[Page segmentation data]
^^^^

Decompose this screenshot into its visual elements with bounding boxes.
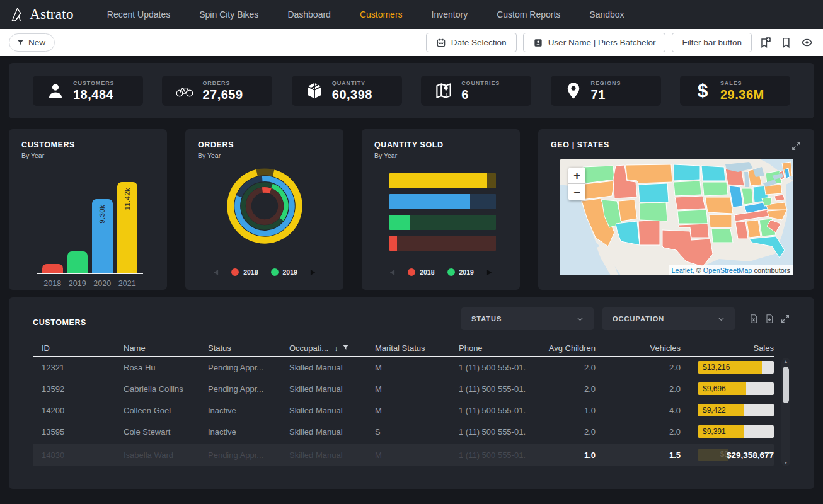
hbar-2021[interactable] [389,173,496,188]
status-dropdown-label: STATUS [471,315,502,323]
kpi-card-quantity: QUANTITY60,398 [292,76,402,106]
excel-export-button[interactable] [749,314,759,324]
nav-item-dashboard[interactable]: Dashboard [273,0,345,29]
us-state-29 [735,221,748,239]
nav-item-recent-updates[interactable]: Recent Updates [93,0,185,29]
legend-prev-arrow[interactable] [389,269,395,276]
us-states-map[interactable]: + − Leaflet, © OpenStreetMap contributor… [560,159,793,275]
nav-item-inventory[interactable]: Inventory [417,0,483,29]
table-header-bar: CUSTOMERS STATUS OCCUPATION [33,307,790,330]
ghost-sales-bar: $8 [698,449,728,461]
hbar-2019[interactable] [389,215,496,230]
hbar-2018[interactable] [389,236,496,251]
user-badge-icon [533,38,543,48]
occupation-dropdown[interactable]: OCCUPATION [602,307,735,330]
cell-marital: M [366,384,450,394]
chart-legend: 20182019 [185,268,343,276]
legend-label: 2018 [420,268,434,276]
table-row[interactable]: 12321Rosa HuPending Appr...Skilled Manua… [33,357,774,378]
table-row[interactable]: 14200Colleen GoelInactiveSkilled ManualM… [33,399,774,421]
export-file-icon [764,314,774,324]
hbar-2020[interactable] [389,194,496,209]
leaflet-link[interactable]: Leaflet [672,266,693,274]
bookmark-button[interactable] [779,35,793,50]
column-header-status[interactable]: Status [199,343,280,353]
table-scrollbar[interactable]: ▲ ▼ [781,358,790,466]
nav-item-spin-city-bikes[interactable]: Spin City Bikes [185,0,273,29]
column-funnel-icon[interactable] [342,344,349,353]
sort-desc-icon[interactable]: ↓ [334,344,338,353]
table-header-row: IDNameStatusOccupati...↓Marital StatusPh… [33,340,774,357]
cell-marital: M [366,406,450,415]
us-state-12 [674,181,701,196]
column-header-vehicles[interactable]: Vehicles [596,343,681,353]
table-expand-button[interactable] [780,314,790,324]
bookmark-add-button[interactable] [758,35,773,50]
scroll-up-arrow[interactable]: ▲ [781,359,790,364]
quantity-kpi-package-icon [302,81,327,100]
cell-phone: 1 (11) 500 555-01... [450,384,526,394]
legend-item-2019[interactable]: 2019 [271,268,297,276]
bar-2018[interactable] [42,264,63,273]
table-row[interactable]: 13592Gabriella CollinsPending Appr...Ski… [33,378,774,399]
column-header-sales[interactable]: Sales [681,343,774,353]
kpi-card-customers: CUSTOMERS18,484 [33,76,143,106]
bar-value-label: 11.42k [124,188,131,210]
legend-next-arrow[interactable] [486,269,492,276]
kpi-value: 6 [461,88,500,102]
sales-cell: $9,696 [681,382,774,395]
nav-item-sandbox[interactable]: Sandbox [575,0,638,29]
cell-phone: 1 (11) 500 555-01... [450,363,526,372]
calendar-icon [436,38,446,48]
legend-item-2018[interactable]: 2018 [231,268,258,276]
column-header-occupation[interactable]: Occupati...↓ [280,343,366,353]
us-state-17 [701,166,725,181]
cell-marital: M [366,363,450,372]
chevron-down-icon [717,314,726,324]
kpi-value: 71 [591,88,621,102]
cell-status: Inactive [199,406,280,415]
chart-title: CUSTOMERS [21,140,154,149]
column-header-marital[interactable]: Marital Status [366,343,450,353]
expand-button[interactable] [791,140,802,153]
map-zoom-out-button[interactable]: − [568,184,585,200]
bar-2021[interactable]: 11.42k [117,182,138,273]
openstreetmap-link[interactable]: OpenStreetMap [703,266,752,274]
us-state-19 [705,197,733,214]
brand[interactable]: Astrato [10,6,74,23]
user-name-button[interactable]: User Name | Piers Batchelor [523,33,666,52]
scroll-down-arrow[interactable]: ▼ [781,461,790,465]
customers-table-card: CUSTOMERS STATUS OCCUPATION [9,297,814,489]
legend-dot-2019 [271,268,279,276]
cell-id: 14200 [33,406,115,415]
table-row[interactable]: 13595Cole StewartInactiveSkilled ManualS… [33,421,774,442]
us-state-13 [675,196,705,210]
us-state-5 [618,200,637,221]
filter-bar-button[interactable]: Filter bar button [672,33,752,52]
sales-amount: $9,391 [703,427,726,436]
column-header-id[interactable]: ID [33,343,115,353]
date-selection-button[interactable]: Date Selection [426,33,517,52]
column-header-name[interactable]: Name [115,343,199,353]
bar-2020[interactable]: 9.30k [92,199,113,273]
status-dropdown[interactable]: STATUS [461,307,594,330]
legend-next-arrow[interactable] [310,269,316,276]
column-header-phone[interactable]: Phone [450,343,526,353]
cell-id: 12321 [33,363,115,372]
ghost-cell-occupation: Skilled Manual [280,450,366,460]
legend-item-2018[interactable]: 2018 [408,268,434,276]
nav-item-customers[interactable]: Customers [345,0,417,29]
bar-2019[interactable] [67,251,88,273]
legend-prev-arrow[interactable] [213,269,219,276]
cell-name: Colleen Goel [115,406,199,415]
column-header-avg-children[interactable]: Avg Children [526,343,596,353]
total-sales-amount: $29,358,677 [727,450,774,460]
new-filter-button[interactable]: New [9,33,55,52]
export-file-button[interactable] [764,314,774,324]
legend-item-2019[interactable]: 2019 [447,268,474,276]
expand-icon [791,140,802,151]
visibility-button[interactable] [800,35,814,50]
map-zoom-in-button[interactable]: + [568,168,585,184]
nav-item-custom-reports[interactable]: Custom Reports [482,0,575,29]
scrollbar-thumb[interactable] [783,367,789,403]
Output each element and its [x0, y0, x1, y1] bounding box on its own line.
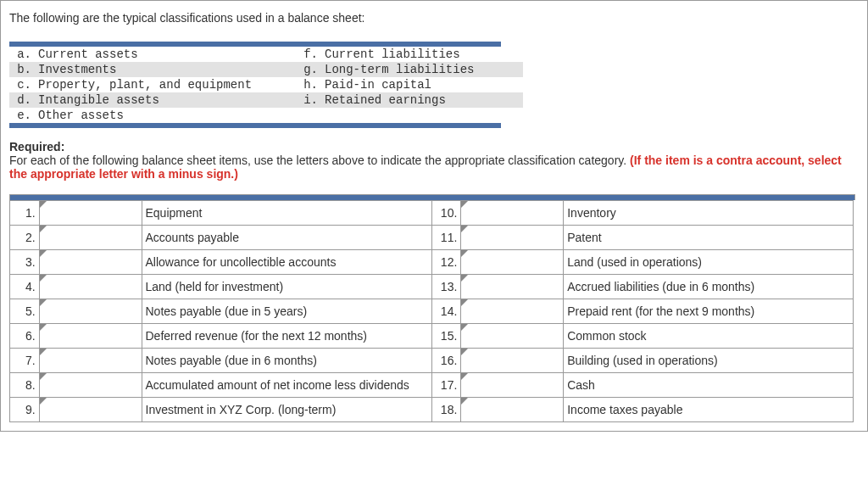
- item-description: Income taxes payable: [564, 398, 854, 422]
- item-description: Investment in XYZ Corp. (long-term): [142, 398, 431, 422]
- classification-row: b.Investmentsg.Long-term liabilities: [9, 62, 523, 77]
- answer-input-cell[interactable]: [39, 398, 142, 422]
- answer-input-cell[interactable]: [39, 226, 142, 250]
- answer-input-cell[interactable]: [461, 299, 564, 324]
- item-description: Deferred revenue (for the next 12 months…: [142, 324, 431, 349]
- dropdown-icon: [461, 226, 468, 232]
- intro-text: The following are the typical classifica…: [1, 11, 867, 33]
- item-number: 18.: [431, 398, 461, 422]
- answer-input-cell[interactable]: [39, 373, 142, 398]
- item-description: Allowance for uncollectible accounts: [142, 250, 431, 275]
- class-desc: Paid-in capital: [321, 77, 523, 92]
- item-number: 1.: [10, 201, 40, 226]
- item-number: 8.: [10, 373, 40, 398]
- required-text: For each of the following balance sheet …: [9, 153, 630, 167]
- answer-input-cell[interactable]: [39, 324, 142, 349]
- class-letter: f.: [296, 47, 321, 62]
- answer-input-cell[interactable]: [39, 275, 142, 299]
- class-desc: Property, plant, and equipment: [35, 77, 296, 92]
- item-description: Notes payable (due in 6 months): [142, 349, 431, 373]
- dropdown-icon: [461, 398, 468, 405]
- answer-input-cell[interactable]: [461, 398, 564, 422]
- classification-block: a.Current assetsf.Current liabilitiesb.I…: [9, 42, 859, 128]
- answer-row: 7.Notes payable (due in 6 months)16.Buil…: [10, 349, 854, 373]
- class-desc: [321, 108, 523, 123]
- answer-row: 4.Land (held for investment)13.Accrued l…: [10, 275, 854, 299]
- class-letter: [296, 108, 321, 123]
- answer-input-cell[interactable]: [461, 324, 564, 349]
- dropdown-icon: [461, 349, 468, 355]
- answer-row: 5.Notes payable (due in 5 years)14.Prepa…: [10, 299, 854, 324]
- answer-input-cell[interactable]: [461, 201, 564, 226]
- class-desc: Current liabilities: [321, 47, 523, 62]
- dropdown-icon: [40, 275, 47, 282]
- dropdown-icon: [461, 275, 468, 282]
- item-number: 10.: [431, 201, 461, 226]
- dropdown-icon: [461, 250, 468, 257]
- required-block: Required: For each of the following bala…: [9, 140, 859, 181]
- answers-block: 1.Equipment10.Inventory2.Accounts payabl…: [9, 194, 859, 422]
- item-number: 15.: [431, 324, 461, 349]
- answer-input-cell[interactable]: [461, 250, 564, 275]
- classification-row: d.Intangible assetsi.Retained earnings: [9, 92, 523, 108]
- item-number: 7.: [10, 349, 40, 373]
- item-number: 12.: [431, 250, 461, 275]
- classification-row: e.Other assets: [9, 108, 523, 123]
- item-description: Land (held for investment): [142, 275, 431, 299]
- answer-input-cell[interactable]: [39, 299, 142, 324]
- answer-row: 9.Investment in XYZ Corp. (long-term)18.…: [10, 398, 854, 422]
- answer-row: 6.Deferred revenue (for the next 12 mont…: [10, 324, 854, 349]
- item-description: Cash: [564, 373, 854, 398]
- class-desc: Retained earnings: [321, 92, 523, 108]
- classification-table: a.Current assetsf.Current liabilitiesb.I…: [9, 47, 523, 123]
- class-letter: b.: [9, 62, 35, 77]
- dropdown-icon: [40, 398, 47, 405]
- item-number: 2.: [10, 226, 40, 250]
- classification-row: c.Property, plant, and equipmenth.Paid-i…: [9, 77, 523, 92]
- answer-input-cell[interactable]: [461, 349, 564, 373]
- class-desc: Investments: [35, 62, 296, 77]
- dropdown-icon: [40, 201, 47, 208]
- classification-row: a.Current assetsf.Current liabilities: [9, 47, 523, 62]
- class-desc: Long-term liabilities: [321, 62, 523, 77]
- item-number: 4.: [10, 275, 40, 299]
- item-number: 5.: [10, 299, 40, 324]
- dropdown-icon: [40, 349, 47, 355]
- answer-input-cell[interactable]: [461, 275, 564, 299]
- item-description: Patent: [564, 226, 854, 250]
- required-label: Required:: [9, 140, 64, 153]
- answer-row: 2.Accounts payable11.Patent: [10, 226, 854, 250]
- answer-input-cell[interactable]: [461, 226, 564, 250]
- dropdown-icon: [461, 324, 468, 331]
- dropdown-icon: [40, 226, 47, 232]
- dropdown-icon: [461, 299, 468, 306]
- item-description: Inventory: [564, 201, 854, 226]
- item-description: Common stock: [564, 324, 854, 349]
- dropdown-icon: [461, 201, 468, 208]
- class-letter: i.: [296, 92, 321, 108]
- dropdown-icon: [40, 324, 47, 331]
- answer-input-cell[interactable]: [39, 250, 142, 275]
- item-description: Accumulated amount of net income less di…: [142, 373, 431, 398]
- section-bottom-bar: [9, 123, 501, 128]
- answers-table: 1.Equipment10.Inventory2.Accounts payabl…: [9, 200, 854, 422]
- item-description: Equipment: [142, 201, 431, 226]
- item-number: 13.: [431, 275, 461, 299]
- class-desc: Other assets: [35, 108, 296, 123]
- item-description: Notes payable (due in 5 years): [142, 299, 431, 324]
- class-letter: h.: [296, 77, 321, 92]
- page-container: The following are the typical classifica…: [0, 0, 868, 432]
- class-letter: c.: [9, 77, 35, 92]
- item-number: 17.: [431, 373, 461, 398]
- class-desc: Current assets: [35, 47, 296, 62]
- item-description: Accrued liabilities (due in 6 months): [564, 275, 854, 299]
- item-number: 9.: [10, 398, 40, 422]
- answer-row: 8.Accumulated amount of net income less …: [10, 373, 854, 398]
- item-description: Building (used in operations): [564, 349, 854, 373]
- item-number: 14.: [431, 299, 461, 324]
- answer-input-cell[interactable]: [461, 373, 564, 398]
- answer-input-cell[interactable]: [39, 349, 142, 373]
- item-number: 16.: [431, 349, 461, 373]
- answer-input-cell[interactable]: [39, 201, 142, 226]
- class-letter: g.: [296, 62, 321, 77]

^^^^

About this task: In the entries above, find every line holding the word "Land" and copy it out.

Output below:
- answer-row: 4.Land (held for investment)13.Accrued l…: [10, 275, 854, 299]
- item-description: Land (held for investment): [142, 275, 431, 299]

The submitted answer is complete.